Friday, March 25, 2011

Eggs!!

So I did an informative presentation on eggs yesterday for my Speech class. Here are a few quick, cool facts!




In Macedonian local lore, if you share a birthday or even birth month with a dying relative, your days are also numbered. Cheating death can be achieved by sharing the yolk of an egg with this relative while standing on opposite sides of a stream.

In Mergentheim, Germany, if someone falls gravely ill, that person must tie a white thread around an egg and throw it into a fire. If the shell turns black, death is near.

In Morocco, a woman who has a very young son and is preparing to give birth again must keep an egg close to her during labor. After delivery, the egg is given to the older brother to ensure that the siblings will like each other. If the egg is eaten by someone other than the brother, the newborn baby will grow up to hate the mother.

Across Europe, eggs have been used to tell fortunes. This is usually done by piercing the shell and catching drops of the falling egg white in a glass of water. The shapes formed by the white are interpreted by an unmarried woman who is looking for clues to her future husband’s profession. A ship means a sailor, ect.

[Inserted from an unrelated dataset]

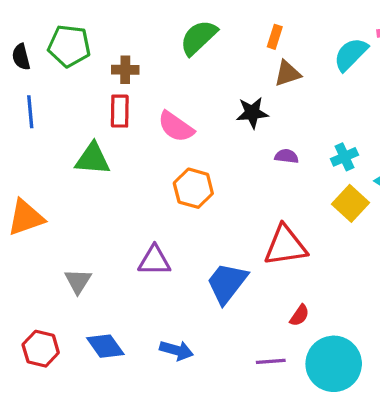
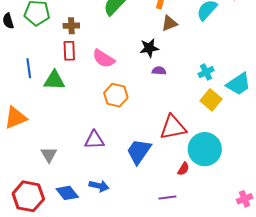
blue line: (30, 112) -> (29, 68), moved
purple semicircle: (287, 156) -> (159, 71), moved
red hexagon: (41, 349) -> (28, 196), size x1.4
blue arrow: (176, 350) -> (99, 186), moved
cyan circle: (334, 364) -> (205, 149), moved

In rural Russia, eggs can help you become friends with supernatural forces. The house sprite, or spirit, sometimes takes the form of a snake. If a snake is seen around the house, it is good to offer some egg pancakes to it. If the gift is accepted, you have the loyalty of the sprite. If not, your house will burn down.

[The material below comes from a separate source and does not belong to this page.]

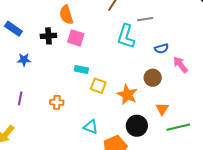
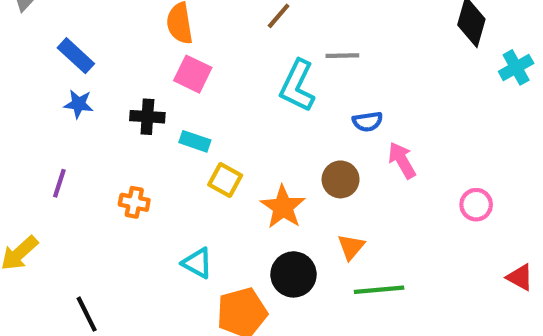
blue rectangle: (13, 29) -> (76, 56), moved
black cross: (48, 36) -> (147, 117), moved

Occasionally, hens lay eggs with imperfect shells or eggs without shells at all. In England, such eggs are traditionally called “wind eggs” because it is believed that the hen had been impregnated by the wind instead of the rooster.

In parts of Hungary, if a black hen lays a soft-shelled egg, it is destroyed upon discovery, because it signifies terrible omens: The earth is softening beneath a member of the family, which is a metaphor of impending death.

Many cultures consider unusual eggs – misshapen, empty, yolkless, shell-less, or ones with the yolk and white mixed – to be laid by the rooster instead of the hen.

In 1474, legal proceedings were brought against a rooster accused of laying an egg for purposes of practicing witchcraft. The rooster was convicted as a sorcerer in the form of a bird and burned at the stake with his egg.

If you are stressed out at work, beset by bad luck, or missing a deceased relative, there is hope. In Jamaican culture, if you sneak into a church yard at night and offer an egg to the deceased, along with rice and rum, the ghost will accept the food and offer to help you and give you good luck.

The average chicken egg weighs about two ounces, or sixty grams.

Don’t know if an egg is good or bad? Drop it in water. If it sinks, it’s still fresh. If it floats, it is old and should not be eaten.

To avoid a situation faced by Ramona Quimby when she smashed a raw egg on her head, spin the egg on end. If it wobbles, it is raw. If it spins easily and smoothly, it is hard-boiled and is safe to crack on your head.

The color of the eggshell does not relate to its nutritional value.  Red hens usually lay brown eggs, and white hens lay white eggs.

One hen can lay about 250 eggs in one year.

Older hens tend to lay larger eggs, but double-yolked eggs are produced by younger hens whose egg-laying cycles are not quite in sync yet.

The world’s largest chicken egg was laid in China in 2009. It was 6.3 centimeters wide, 9.2 centimeters long, and weighed 201 grams, being a little more than three times heavier than the average chicken egg at 60 grams. 

The ostrich egg is the largest (in reference to mass/volume) example of a single biological cell. The longest single is the nerve cell in giant squid and other huge sea animals. 

Eggs are the only naturally edible source of vitamin D.

Eggs are good for your eyes, hair, nails, liver, brain, nerves, and heart. 

Eggs make a great facial mask and shampoo.